Outside of that scope, the Phone has been a point of concern for much too long. So I’m on hiatus from fb and instagram for this cycle, to get more in touch with my awareness moment to moment. This is an ongoing issue and one I continue to keep in mind as I walk (and dance!) through my life.
A final point of focus is in integrating daily rituals. Establishing the practices that sustain me and bring me joy and fulfillment. Not a laundry list day-to day, but a couple of practices that connect me with my passion (dance) and my need to recalibrate (mediation).
My draw this new moon was centered on release and was an invitation from Lindsay Mack’s Sacred Wheel offering. See lindsaymack.com for more information.
What am I being asked to release? What needs to die this cycle?
How can I release this in the most graceful way possible?
9 of cups (happiness)
What am I invoking and bringing forth this cycle?
How can I be gentle with myself during this transition?
2 disks (change)
Yesss. A lot to feel out here! Both Lust and 2 of Disks were in my last four card spread, so it’s quite clear that I need to heed those messages.

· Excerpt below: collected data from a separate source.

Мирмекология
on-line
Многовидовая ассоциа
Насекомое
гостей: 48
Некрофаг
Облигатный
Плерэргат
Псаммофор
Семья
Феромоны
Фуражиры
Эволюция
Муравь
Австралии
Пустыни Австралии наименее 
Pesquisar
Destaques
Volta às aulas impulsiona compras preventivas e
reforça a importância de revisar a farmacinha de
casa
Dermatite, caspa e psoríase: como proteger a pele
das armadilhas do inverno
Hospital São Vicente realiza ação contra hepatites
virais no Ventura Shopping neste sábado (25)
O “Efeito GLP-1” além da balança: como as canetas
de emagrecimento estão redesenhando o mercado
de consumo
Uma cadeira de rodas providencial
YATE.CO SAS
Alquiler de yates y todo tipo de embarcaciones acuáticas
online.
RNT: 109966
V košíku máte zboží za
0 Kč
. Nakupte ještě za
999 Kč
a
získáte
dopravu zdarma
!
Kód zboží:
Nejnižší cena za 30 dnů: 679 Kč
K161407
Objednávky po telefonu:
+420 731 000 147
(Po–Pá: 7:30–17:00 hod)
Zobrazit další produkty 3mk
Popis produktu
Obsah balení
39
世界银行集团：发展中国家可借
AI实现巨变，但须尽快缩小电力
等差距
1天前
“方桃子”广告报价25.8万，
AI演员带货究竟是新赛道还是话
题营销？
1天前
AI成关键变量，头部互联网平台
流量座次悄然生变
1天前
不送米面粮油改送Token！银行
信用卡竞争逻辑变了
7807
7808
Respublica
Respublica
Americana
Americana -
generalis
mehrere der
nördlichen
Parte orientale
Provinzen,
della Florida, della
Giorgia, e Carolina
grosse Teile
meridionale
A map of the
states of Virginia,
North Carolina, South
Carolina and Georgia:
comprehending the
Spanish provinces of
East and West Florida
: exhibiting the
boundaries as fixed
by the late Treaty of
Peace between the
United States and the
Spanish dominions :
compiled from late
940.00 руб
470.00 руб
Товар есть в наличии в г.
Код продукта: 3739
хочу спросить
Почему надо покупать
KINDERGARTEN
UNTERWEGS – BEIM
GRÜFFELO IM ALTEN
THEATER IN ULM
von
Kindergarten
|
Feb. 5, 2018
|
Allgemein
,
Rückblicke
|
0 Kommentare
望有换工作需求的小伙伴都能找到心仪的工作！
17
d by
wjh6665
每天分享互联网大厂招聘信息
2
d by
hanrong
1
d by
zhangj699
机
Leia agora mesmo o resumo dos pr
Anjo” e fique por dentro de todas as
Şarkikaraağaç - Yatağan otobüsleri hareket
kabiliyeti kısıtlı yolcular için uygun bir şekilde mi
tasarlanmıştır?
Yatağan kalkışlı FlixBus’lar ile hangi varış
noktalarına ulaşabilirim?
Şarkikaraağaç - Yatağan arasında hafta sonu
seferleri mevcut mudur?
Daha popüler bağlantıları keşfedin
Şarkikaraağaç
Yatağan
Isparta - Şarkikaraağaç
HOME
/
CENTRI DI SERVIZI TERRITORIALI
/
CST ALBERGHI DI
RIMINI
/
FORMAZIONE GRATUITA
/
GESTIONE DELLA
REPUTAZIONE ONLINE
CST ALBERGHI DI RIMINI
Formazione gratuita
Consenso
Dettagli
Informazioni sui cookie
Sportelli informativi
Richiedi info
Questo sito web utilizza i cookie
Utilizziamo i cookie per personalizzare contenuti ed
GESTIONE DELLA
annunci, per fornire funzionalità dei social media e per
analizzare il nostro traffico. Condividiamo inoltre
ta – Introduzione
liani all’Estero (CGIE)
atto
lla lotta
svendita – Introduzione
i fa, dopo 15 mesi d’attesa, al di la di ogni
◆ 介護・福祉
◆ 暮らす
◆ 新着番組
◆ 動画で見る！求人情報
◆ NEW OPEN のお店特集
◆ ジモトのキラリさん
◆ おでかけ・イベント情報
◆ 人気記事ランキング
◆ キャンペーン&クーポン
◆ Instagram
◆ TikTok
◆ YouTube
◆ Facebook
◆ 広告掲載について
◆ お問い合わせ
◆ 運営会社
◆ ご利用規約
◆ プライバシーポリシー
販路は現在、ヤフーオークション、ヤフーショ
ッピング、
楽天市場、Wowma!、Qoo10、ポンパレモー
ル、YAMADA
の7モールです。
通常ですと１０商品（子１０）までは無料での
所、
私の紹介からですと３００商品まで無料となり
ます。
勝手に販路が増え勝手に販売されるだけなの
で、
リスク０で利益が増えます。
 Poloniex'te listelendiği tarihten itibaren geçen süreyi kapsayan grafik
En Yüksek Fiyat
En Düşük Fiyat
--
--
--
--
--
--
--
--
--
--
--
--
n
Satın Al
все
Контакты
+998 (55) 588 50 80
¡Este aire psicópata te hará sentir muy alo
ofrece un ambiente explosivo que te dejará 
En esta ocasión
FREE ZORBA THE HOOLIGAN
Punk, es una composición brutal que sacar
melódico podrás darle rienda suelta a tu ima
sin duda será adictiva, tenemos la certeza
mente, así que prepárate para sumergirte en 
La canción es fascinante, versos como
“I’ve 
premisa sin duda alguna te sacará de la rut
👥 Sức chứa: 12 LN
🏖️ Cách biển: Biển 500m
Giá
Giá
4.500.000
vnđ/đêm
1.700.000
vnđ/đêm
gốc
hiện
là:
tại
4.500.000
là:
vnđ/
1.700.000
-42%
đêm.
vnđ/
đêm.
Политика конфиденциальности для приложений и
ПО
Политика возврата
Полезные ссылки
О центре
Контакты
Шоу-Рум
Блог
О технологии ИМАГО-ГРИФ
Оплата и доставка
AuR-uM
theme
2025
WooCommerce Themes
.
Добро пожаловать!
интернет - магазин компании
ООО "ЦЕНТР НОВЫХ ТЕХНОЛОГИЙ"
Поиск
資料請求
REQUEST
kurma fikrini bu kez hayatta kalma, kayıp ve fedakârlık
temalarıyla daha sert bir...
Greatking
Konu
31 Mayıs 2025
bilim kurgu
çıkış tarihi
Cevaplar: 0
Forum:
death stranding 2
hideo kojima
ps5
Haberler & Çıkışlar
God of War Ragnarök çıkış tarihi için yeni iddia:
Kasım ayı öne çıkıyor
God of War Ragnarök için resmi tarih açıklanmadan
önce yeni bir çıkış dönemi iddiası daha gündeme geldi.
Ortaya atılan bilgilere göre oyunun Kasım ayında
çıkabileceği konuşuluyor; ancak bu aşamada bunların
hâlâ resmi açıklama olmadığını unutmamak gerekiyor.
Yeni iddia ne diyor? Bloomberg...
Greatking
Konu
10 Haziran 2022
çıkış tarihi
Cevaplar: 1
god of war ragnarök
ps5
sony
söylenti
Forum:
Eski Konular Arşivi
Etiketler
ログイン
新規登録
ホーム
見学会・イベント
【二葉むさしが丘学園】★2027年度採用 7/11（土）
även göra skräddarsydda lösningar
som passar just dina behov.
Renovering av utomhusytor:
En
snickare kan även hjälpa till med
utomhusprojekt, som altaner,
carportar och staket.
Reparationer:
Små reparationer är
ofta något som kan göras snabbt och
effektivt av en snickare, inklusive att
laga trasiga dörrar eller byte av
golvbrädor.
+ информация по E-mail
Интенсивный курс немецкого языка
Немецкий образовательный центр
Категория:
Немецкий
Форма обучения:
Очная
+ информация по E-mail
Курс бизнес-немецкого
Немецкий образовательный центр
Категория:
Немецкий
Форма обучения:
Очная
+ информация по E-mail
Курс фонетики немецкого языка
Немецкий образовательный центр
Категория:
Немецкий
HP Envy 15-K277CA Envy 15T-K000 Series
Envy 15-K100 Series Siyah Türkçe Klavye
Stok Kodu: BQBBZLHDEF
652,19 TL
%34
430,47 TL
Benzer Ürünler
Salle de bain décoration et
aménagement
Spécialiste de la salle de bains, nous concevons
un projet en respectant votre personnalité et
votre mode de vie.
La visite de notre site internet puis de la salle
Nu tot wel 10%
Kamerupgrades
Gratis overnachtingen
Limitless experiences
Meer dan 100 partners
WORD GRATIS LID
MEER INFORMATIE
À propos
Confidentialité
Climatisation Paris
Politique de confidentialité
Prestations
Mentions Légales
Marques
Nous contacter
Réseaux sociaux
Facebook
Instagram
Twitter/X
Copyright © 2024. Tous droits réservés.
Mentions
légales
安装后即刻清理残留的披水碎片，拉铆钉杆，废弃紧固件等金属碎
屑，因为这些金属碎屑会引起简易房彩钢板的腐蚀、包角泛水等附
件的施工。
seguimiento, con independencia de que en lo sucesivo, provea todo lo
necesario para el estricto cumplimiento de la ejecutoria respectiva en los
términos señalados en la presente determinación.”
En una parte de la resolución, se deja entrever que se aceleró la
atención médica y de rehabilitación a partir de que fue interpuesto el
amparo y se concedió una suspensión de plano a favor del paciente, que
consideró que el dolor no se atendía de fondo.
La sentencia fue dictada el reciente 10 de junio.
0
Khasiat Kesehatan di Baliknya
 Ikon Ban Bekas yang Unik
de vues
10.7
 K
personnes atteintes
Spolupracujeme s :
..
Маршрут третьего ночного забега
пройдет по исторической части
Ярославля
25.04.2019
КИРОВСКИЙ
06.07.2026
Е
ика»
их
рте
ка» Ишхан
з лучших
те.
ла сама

At first glance, The Lovers as what I need to release seemed confusing. But on closer inspection the message came into focus. What should be released, is the need for external validation. The thirst to be acknowledged outside myself; for self-love not to be enough. I need to let go of this self admonishment, self hatred and criticism which has become ingrained in my thought processes. It can happen so quickly sometimes I almost don’t notice! The first step is becoming aware of my thoughts in the present. The Lovers invites me practice self love, to become my own greatest partner as I move through this phase.
9 of cups. Ah, what a sweet drink of water. Abundance! Appreciation of the blessings and being tuned into how much love is woven into our world. Of course, things are also dark, challenging and painful. But this card invites me to be grateful for all the love that is available, all the miracles that are manifest. This card tells me to show gratitude and to be receptive to love and beauty in the world as I shed what no loner serves.
Then, Lust (Strength in other decks). I’ve always had a predilection for this card. In my Thoth deck the imagery is so beautiful and the energy of the girl, unafraid, opening the jaws of the lion speaks to me in some magical way. This card begs for enthusiasm, bravery, passion for life and really living in the moment. To show up authentically and brimming with courage and the knowledge you have what you need to move through life.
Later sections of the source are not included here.